Congo-Kinshasa: Procès du reporter Stanis Bujakera - Le dossier d'accusation ne tient pas, selon un consortium journalistique

Un consortium journalistique a publié ce 27 novembre 2023 une enquête concernant le reporter Stanis Bujakera, jugé en RDC depuis le 13 octobre. Il affirme notamment que les analyses techniques sur lesquelles s'appuie la justice congolaise ne tiennent pas la route.

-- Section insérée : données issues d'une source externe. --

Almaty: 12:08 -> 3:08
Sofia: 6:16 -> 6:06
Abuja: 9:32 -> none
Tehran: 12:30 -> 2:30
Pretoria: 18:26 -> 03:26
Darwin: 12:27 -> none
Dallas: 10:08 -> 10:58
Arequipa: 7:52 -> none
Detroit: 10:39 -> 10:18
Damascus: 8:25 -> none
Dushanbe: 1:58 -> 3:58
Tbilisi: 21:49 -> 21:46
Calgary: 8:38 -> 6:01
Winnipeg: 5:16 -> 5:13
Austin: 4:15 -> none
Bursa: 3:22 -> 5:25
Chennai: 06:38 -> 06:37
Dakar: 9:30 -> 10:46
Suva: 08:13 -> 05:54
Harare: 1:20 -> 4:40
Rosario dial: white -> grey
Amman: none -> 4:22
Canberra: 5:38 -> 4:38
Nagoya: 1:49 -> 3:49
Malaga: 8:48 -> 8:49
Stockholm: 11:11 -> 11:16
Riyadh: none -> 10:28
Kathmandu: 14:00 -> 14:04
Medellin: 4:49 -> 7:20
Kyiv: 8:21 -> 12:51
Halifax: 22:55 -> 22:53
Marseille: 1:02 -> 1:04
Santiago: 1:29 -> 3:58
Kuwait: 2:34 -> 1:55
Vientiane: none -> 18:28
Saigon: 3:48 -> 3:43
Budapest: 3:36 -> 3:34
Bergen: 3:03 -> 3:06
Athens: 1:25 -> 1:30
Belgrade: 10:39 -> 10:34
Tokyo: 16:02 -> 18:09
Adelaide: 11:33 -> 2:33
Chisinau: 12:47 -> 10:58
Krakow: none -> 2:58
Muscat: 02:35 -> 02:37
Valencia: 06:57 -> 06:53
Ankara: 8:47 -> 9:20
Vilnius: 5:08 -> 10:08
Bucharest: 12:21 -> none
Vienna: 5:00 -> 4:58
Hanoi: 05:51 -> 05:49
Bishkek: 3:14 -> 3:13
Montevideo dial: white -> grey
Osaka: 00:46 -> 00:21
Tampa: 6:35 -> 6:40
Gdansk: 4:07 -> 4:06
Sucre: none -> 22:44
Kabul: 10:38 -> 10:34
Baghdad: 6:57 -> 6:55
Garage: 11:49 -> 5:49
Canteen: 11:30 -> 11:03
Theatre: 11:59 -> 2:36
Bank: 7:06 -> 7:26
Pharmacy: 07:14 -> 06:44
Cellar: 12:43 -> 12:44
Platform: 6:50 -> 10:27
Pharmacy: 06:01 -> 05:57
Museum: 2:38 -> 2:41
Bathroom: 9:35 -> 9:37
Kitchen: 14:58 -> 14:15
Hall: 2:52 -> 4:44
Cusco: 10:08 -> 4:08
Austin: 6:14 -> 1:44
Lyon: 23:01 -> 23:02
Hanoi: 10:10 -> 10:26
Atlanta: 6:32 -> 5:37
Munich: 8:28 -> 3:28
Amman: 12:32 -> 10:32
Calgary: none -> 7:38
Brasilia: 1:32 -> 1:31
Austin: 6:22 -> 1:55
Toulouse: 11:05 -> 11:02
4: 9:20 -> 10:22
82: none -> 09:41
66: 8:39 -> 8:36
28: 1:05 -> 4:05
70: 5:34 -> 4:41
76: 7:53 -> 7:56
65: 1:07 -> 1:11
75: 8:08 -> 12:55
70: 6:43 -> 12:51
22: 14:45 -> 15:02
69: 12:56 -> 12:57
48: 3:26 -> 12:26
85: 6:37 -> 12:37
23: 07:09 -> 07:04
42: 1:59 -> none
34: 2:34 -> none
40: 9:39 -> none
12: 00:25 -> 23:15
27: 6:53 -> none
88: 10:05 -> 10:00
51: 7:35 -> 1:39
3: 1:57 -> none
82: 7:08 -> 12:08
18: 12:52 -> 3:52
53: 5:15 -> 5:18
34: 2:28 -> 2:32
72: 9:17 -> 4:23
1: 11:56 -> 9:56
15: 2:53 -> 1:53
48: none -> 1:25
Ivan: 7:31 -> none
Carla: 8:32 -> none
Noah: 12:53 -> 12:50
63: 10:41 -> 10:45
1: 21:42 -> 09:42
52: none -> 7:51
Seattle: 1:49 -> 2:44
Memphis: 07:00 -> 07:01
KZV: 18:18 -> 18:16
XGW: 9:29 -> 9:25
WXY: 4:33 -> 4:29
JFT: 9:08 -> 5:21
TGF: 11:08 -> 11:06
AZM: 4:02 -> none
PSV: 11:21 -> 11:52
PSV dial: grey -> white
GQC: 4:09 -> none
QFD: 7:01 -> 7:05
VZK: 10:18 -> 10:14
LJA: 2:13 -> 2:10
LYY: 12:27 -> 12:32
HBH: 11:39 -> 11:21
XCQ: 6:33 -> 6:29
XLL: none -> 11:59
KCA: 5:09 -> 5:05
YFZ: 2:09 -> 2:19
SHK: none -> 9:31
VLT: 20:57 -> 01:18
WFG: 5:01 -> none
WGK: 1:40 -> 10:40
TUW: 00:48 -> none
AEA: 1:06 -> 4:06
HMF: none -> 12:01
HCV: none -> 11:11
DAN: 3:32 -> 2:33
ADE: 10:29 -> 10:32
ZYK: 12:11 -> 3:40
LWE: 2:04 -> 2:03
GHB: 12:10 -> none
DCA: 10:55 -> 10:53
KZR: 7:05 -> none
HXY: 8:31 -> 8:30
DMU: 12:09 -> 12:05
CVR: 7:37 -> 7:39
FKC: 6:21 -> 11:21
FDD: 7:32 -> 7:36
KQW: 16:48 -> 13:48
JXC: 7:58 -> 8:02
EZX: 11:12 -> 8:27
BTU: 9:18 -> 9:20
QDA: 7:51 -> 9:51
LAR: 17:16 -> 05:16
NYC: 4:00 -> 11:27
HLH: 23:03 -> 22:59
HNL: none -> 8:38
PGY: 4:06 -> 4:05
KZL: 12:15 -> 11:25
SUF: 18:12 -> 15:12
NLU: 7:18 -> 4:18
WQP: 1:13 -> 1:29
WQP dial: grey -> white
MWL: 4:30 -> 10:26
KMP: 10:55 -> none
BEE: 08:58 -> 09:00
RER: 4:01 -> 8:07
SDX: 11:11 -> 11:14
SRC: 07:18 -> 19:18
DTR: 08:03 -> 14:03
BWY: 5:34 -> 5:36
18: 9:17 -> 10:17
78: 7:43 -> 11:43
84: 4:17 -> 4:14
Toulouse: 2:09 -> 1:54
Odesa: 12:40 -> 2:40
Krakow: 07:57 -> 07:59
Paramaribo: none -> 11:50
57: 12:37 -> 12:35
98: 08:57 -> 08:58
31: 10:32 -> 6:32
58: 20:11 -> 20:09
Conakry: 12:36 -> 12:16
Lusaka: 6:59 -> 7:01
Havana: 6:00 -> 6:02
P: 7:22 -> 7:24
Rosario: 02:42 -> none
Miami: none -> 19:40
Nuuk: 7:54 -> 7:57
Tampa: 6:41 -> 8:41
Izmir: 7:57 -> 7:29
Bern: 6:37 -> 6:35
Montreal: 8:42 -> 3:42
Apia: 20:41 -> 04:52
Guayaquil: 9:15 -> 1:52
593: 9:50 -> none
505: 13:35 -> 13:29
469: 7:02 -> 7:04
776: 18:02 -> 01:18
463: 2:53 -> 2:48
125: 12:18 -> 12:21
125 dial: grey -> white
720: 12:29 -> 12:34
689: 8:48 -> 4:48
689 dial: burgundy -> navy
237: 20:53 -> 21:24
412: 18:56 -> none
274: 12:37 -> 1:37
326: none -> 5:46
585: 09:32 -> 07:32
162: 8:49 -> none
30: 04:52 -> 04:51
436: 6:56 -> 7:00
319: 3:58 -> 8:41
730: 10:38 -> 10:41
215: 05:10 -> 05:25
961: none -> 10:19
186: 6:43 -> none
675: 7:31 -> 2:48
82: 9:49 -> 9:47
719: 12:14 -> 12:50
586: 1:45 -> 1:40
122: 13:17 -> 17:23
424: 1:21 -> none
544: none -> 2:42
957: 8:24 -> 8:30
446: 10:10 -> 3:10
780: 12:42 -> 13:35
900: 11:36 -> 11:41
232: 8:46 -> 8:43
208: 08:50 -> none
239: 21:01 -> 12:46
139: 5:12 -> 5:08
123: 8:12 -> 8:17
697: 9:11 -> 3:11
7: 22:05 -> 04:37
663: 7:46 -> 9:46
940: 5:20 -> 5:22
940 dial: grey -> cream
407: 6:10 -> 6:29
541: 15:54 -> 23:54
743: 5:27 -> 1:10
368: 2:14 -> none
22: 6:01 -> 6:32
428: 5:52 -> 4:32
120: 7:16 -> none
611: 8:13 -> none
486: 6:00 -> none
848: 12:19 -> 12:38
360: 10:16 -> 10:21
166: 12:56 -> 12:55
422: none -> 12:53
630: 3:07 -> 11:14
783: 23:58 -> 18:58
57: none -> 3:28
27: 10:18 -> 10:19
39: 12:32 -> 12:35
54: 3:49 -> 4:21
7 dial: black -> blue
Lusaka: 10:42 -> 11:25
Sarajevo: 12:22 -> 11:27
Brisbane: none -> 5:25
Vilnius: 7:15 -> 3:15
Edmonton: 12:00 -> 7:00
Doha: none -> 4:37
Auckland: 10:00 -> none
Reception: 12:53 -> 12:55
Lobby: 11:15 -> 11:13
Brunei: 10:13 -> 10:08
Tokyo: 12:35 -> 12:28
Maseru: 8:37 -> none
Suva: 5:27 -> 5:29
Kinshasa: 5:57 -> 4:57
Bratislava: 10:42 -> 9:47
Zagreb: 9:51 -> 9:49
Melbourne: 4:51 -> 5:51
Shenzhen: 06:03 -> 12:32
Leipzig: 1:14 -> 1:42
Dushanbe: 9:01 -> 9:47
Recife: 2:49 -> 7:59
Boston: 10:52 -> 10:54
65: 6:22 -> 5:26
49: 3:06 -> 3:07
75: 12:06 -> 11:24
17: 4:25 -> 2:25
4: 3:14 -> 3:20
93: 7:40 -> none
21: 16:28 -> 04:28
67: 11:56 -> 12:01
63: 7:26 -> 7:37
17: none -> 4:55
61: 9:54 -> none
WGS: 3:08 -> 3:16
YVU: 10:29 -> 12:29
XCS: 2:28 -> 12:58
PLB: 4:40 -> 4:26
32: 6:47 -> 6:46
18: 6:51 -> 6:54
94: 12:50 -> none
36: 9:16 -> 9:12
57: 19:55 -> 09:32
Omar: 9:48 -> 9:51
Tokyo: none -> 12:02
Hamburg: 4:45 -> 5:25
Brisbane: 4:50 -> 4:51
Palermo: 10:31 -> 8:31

Le correspondant de Reuters et de Jeune Afrique (JA) avait été arrêté le 8 septembre pour un article publié et non signé dans JA mettant en cause les renseignements militaires dans l'assassinat de l'ancien ministre Chérubin Okende.

En République démocratique du Congo (RDC), nouveau rebondissement dans l'affaire Stanis Bujakera, journaliste congolais accusé d'avoir fabriqué et diffusé une note confidentielle des services de renseignement congolais (ANR).

Près de 3 mois après son arrestation, une enquête menée par plusieurs médias indique que les affirmations du procureur - servant à accuser le journaliste - sont fausses.

L'enquête a été menée par le consortium Congo Hold Up, avec entre autres le site actualite.cd, le magazine Jeune Afrique, et le site d'investigations Mediapart.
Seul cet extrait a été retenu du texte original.